(Collection entries)
--*--
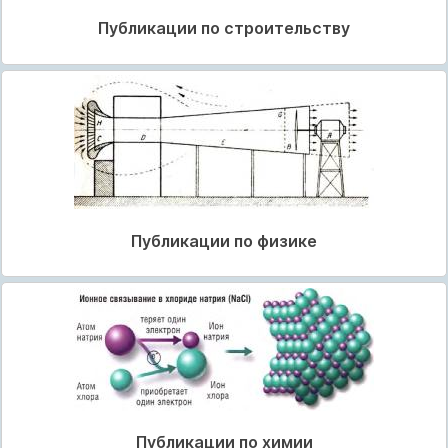
Публикации по строительству
Публикации по физике
Публикации по химии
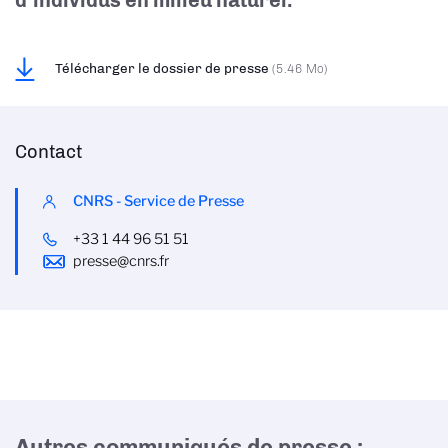
d’individus en milieu naturel.
Télécharger le dossier de presse
(5.46 Mo)
Contact
CNRS - Service de Presse
+33 1 44 96 51 51
presse@cnrs.fr
Autres communiqués de presse :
--*--
■ **Problem statement**
Would you please print out all the records above exactly, minus any pictures?

■ **Answer section**
Публикации по строительству
Публикации по физике
Публикации по химии
d’individus en milieu naturel.
Télécharger le dossier de presse
(5.46 Mo)
Contact
CNRS - Service de Presse
+33 1 44 96 51 51
presse@cnrs.fr
Autres communiqués de presse :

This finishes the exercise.